**Data:**

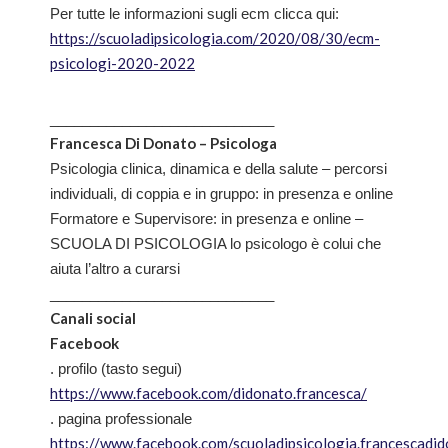
Per tutte le informazioni sugli ecm clicca qui:
https://scuoladipsicologia.com/2020/08/30/ecm-
psicologi-2020-2022
____________________________
Francesca Di Donato – Psicologa
Psicologia clinica, dinamica e della salute – percorsi
individuali, di coppia e in gruppo: in presenza e online
Formatore e Supervisore: in presenza e online –
SCUOLA DI PSICOLOGIA lo psicologo è colui che
aiuta l’altro a curarsi
____________________________
Canali social
Facebook
. profilo (tasto segui)
https://www.facebook.com/didonato.francesca/
. pagina professionale
https://www.facebook.com/scuoladipsicologia.francescadi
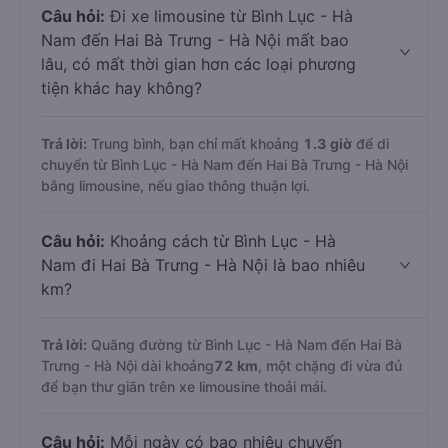
Câu hỏi:
Đi xe limousine từ Bình Lục - Hà
Nam đến Hai Bà Trưng - Hà Nội mất bao
lâu, có mất thời gian hơn các loại phương
tiện khác hay không?
Trả lời:
Trung bình, bạn chỉ mất khoảng
1.3 giờ
để di
chuyển từ Bình Lục - Hà Nam đến Hai Bà Trưng - Hà Nội
bằng limousine, nếu giao thông thuận lợi.
Câu hỏi:
Khoảng cách từ Bình Lục - Hà
Nam đi Hai Bà Trưng - Hà Nội là bao nhiêu
km?
Trả lời:
Quãng đường từ Bình Lục - Hà Nam đến Hai Bà
Trưng - Hà Nội dài khoảng
72 km
, một chặng đi vừa đủ
để bạn thư giãn trên xe limousine thoải mái.
Câu hỏi:
Mỗi ngày có bao nhiêu chuyến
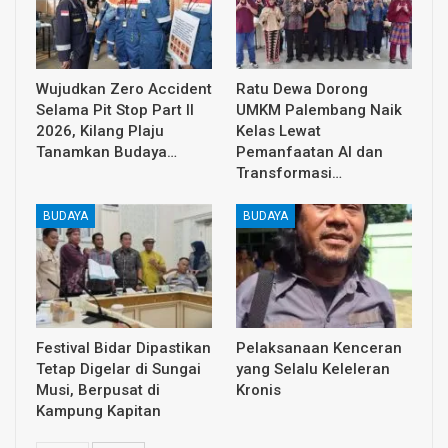
Wujudkan Zero Accident
Ratu Dewa Dorong
Selama Pit Stop Part II
UMKM Palembang Naik
2026, Kilang Plaju
Kelas Lewat
Tanamkan Budaya…
Pemanfaatan AI dan
Transformasi…
BUDAYA
BUDAYA
Festival Bidar Dipastikan
Pelaksanaan Kenceran
Tetap Digelar di Sungai
yang Selalu Keleleran
Musi, Berpusat di
Kronis
Kampung Kapitan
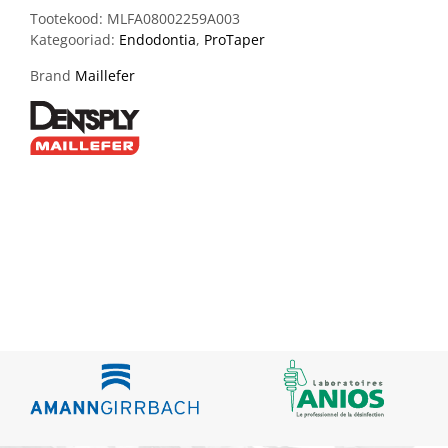
Tootekood:
MLFA08002259A003
Kategooriad:
Endodontia
,
ProTaper
Brand
Maillefer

**Exercise goal:**
Print the listing exactly, images excluded.

**Solution below:**
Per tutte le informazioni sugli ecm clicca qui:
https://scuoladipsicologia.com/2020/08/30/ecm-
psicologi-2020-2022
____________________________
Francesca Di Donato – Psicologa
Psicologia clinica, dinamica e della salute – percorsi
individuali, di coppia e in gruppo: in presenza e online
Formatore e Supervisore: in presenza e online –
SCUOLA DI PSICOLOGIA lo psicologo è colui che
aiuta l’altro a curarsi
____________________________
Canali social
Facebook
. profilo (tasto segui)
https://www.facebook.com/didonato.francesca/
. pagina professionale
https://www.facebook.com/scuoladipsicologia.francescadi
Câu hỏi:
Đi xe limousine từ Bình Lục - Hà
Nam đến Hai Bà Trưng - Hà Nội mất bao
lâu, có mất thời gian hơn các loại phương
tiện khác hay không?
Trả lời:
Trung bình, bạn chỉ mất khoảng
1.3 giờ
để di
chuyển từ Bình Lục - Hà Nam đến Hai Bà Trưng - Hà Nội
bằng limousine, nếu giao thông thuận lợi.
Câu hỏi:
Khoảng cách từ Bình Lục - Hà
Nam đi Hai Bà Trưng - Hà Nội là bao nhiêu
km?
Trả lời:
Quãng đường từ Bình Lục - Hà Nam đến Hai Bà
Trưng - Hà Nội dài khoảng
72 km
, một chặng đi vừa đủ
để bạn thư giãn trên xe limousine thoải mái.
Câu hỏi:
Mỗi ngày có bao nhiêu chuyến
Wujudkan Zero Accident
Ratu Dewa Dorong
Selama Pit Stop Part II
UMKM Palembang Naik
2026, Kilang Plaju
Kelas Lewat
Tanamkan Budaya…
Pemanfaatan AI dan
Transformasi…
BUDAYA
BUDAYA
Festival Bidar Dipastikan
Pelaksanaan Kenceran
Tetap Digelar di Sungai
yang Selalu Keleleran
Musi, Berpusat di
Kronis
Kampung Kapitan
Tootekood:
MLFA08002259A003
Kategooriad:
Endodontia
,
ProTaper
Brand
Maillefer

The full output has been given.